On Thursday, January 11th, Mayor Eric Adams dismissed the previously announced elimination of thousands of litter baskets throughout the city.
The mayor’s announcement comes after a series of budget rollbacks by the Adams administration, initially planning a nearly 40% reduction in the city’s garbage cans to save approximately $25 million in the next fiscal year.
“I’m happy to announce that we will be able to restore funding for DSNY’s litter basket service,” Adams stated at City Hall.
The restoration ensures the maintenance of around 23,000 litter baskets and the continued installation of modernized versions.
“We’re building a city where New Yorkers won’t have to dodge rats or tiptoe around mountains of smelly black bags anymore,” Mayor Adams said.
Adams also reinstated the Parks Opportunity Program, an employment initiative through the Park Department, marking another reversal in the series of budget cuts first introduced in November.
These initial reductions were part of a broader attempt to balance the city’s budget, deeply affected by the costs of accommodating thousands of asylum-seekers.
The city’s financial strategy initially included three rounds of 5% budget tightening, reducing shelter costs, and lowering the projected expenditure for the migrant crisis from $12 billion to $10 billion through the fiscal year 2025.

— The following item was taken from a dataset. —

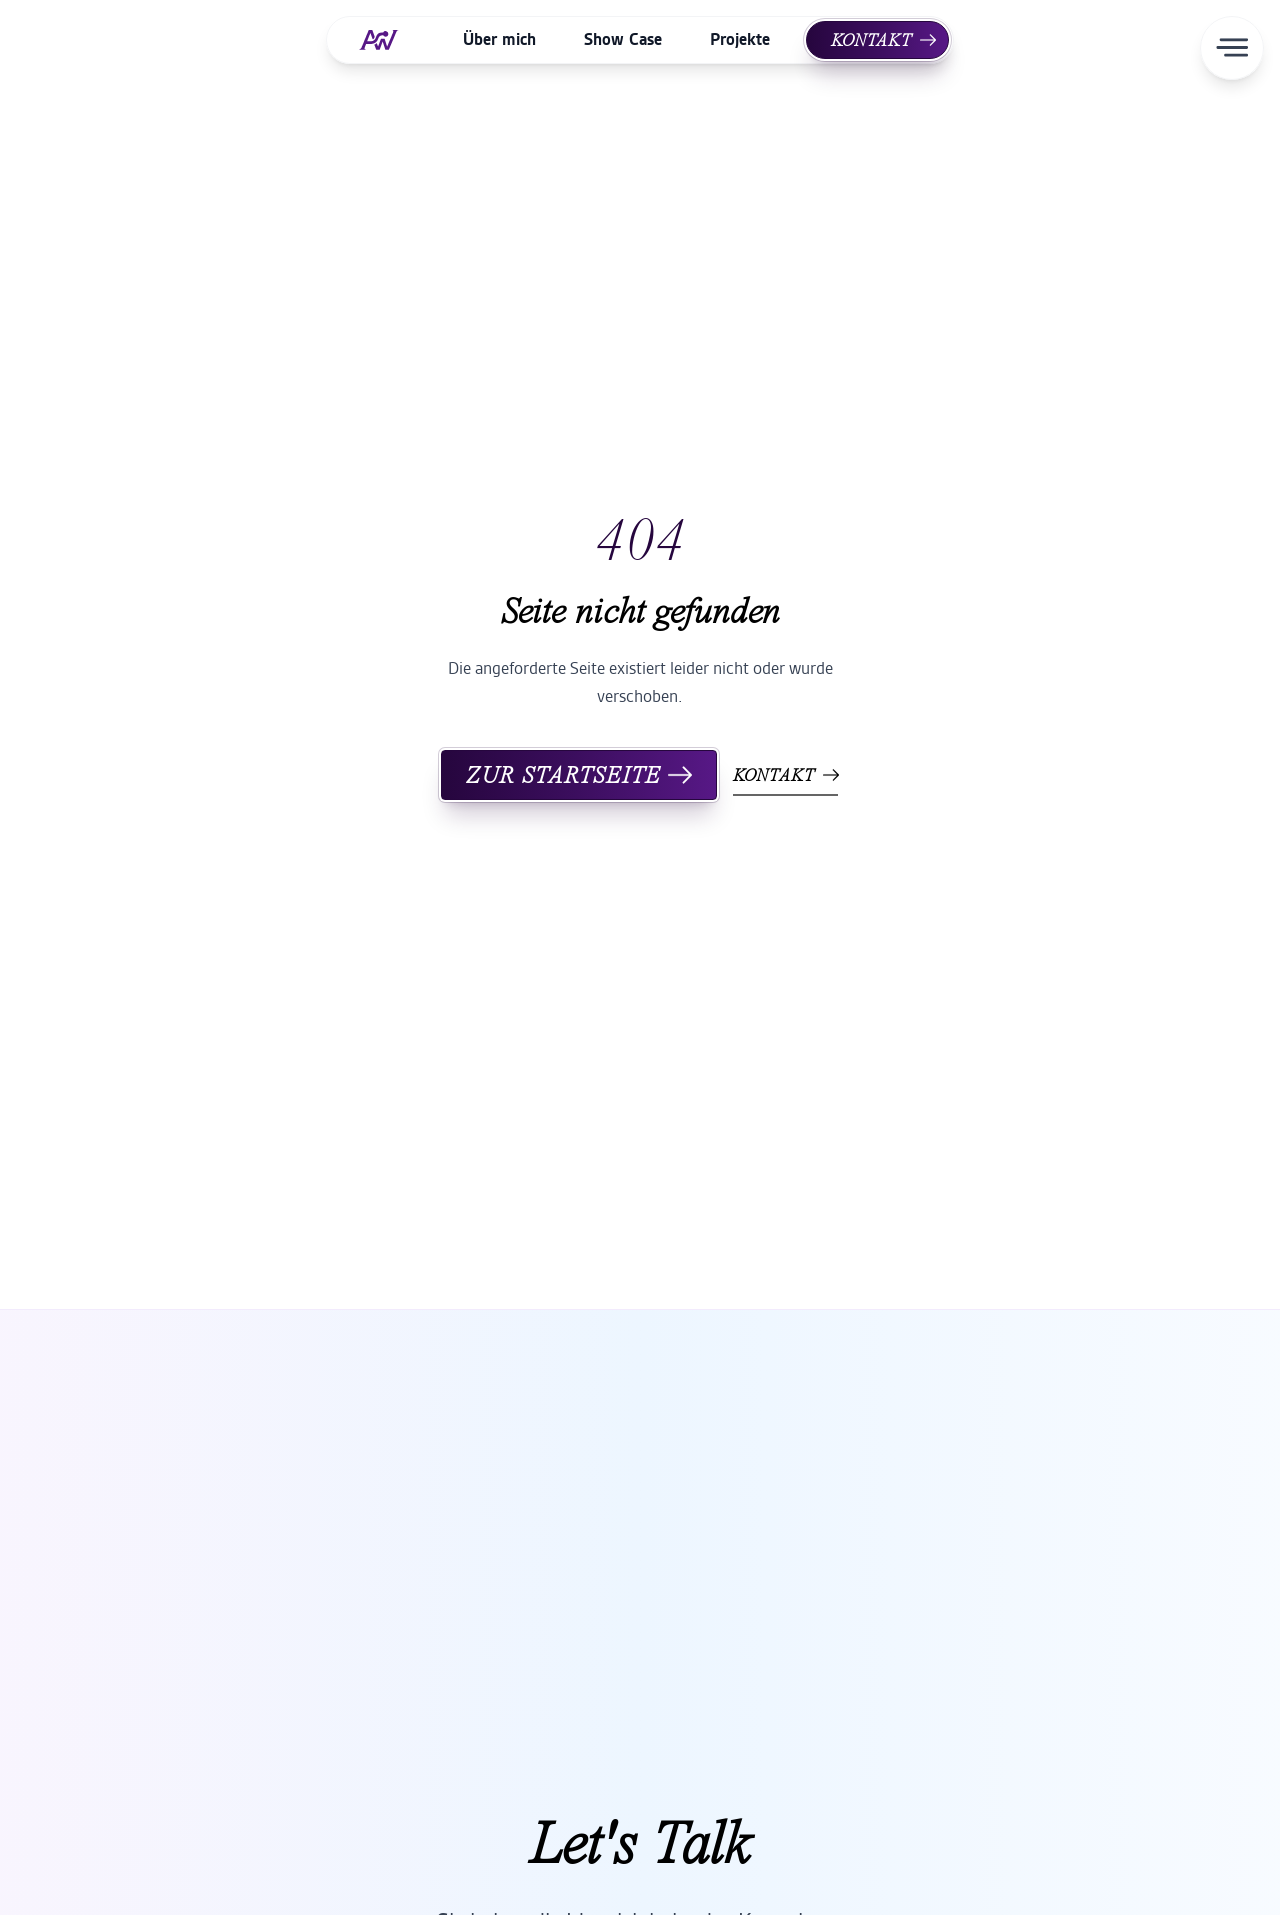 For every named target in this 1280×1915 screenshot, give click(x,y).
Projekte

More reversals of these budget cuts are anticipated, though details on which programs or initiatives will be revived remain uncertain.
Despite these changes, the Adams administration is preparing for another round of budget cuts, expected to impact nearly every city agency.
This reversal of services has sparked criticism from the City Council, which believes that the initial budget projections were excessively conservative, leading to broad and unnecessary cuts.
“This latest move to restore litter basket services and the Parks Opportunity Program only reinforces the fact that these and many other mid-year cuts were unnecessary,” expressed Speaker Adrienne Adams and Finance Chair Justin Brannan in a joint statement.
The City Council is urging the Administration to reconsider its budgeting strategy and prioritize essential services for New Yorkers.
Responding to the criticism, Mayor Adams defended his approach, saying, “What you’re seeing is fiscal intelligence.”
He stressed the importance of making tough decisions during challenging times, indicating a balance between fiscal responsibility and maintaining vital city services.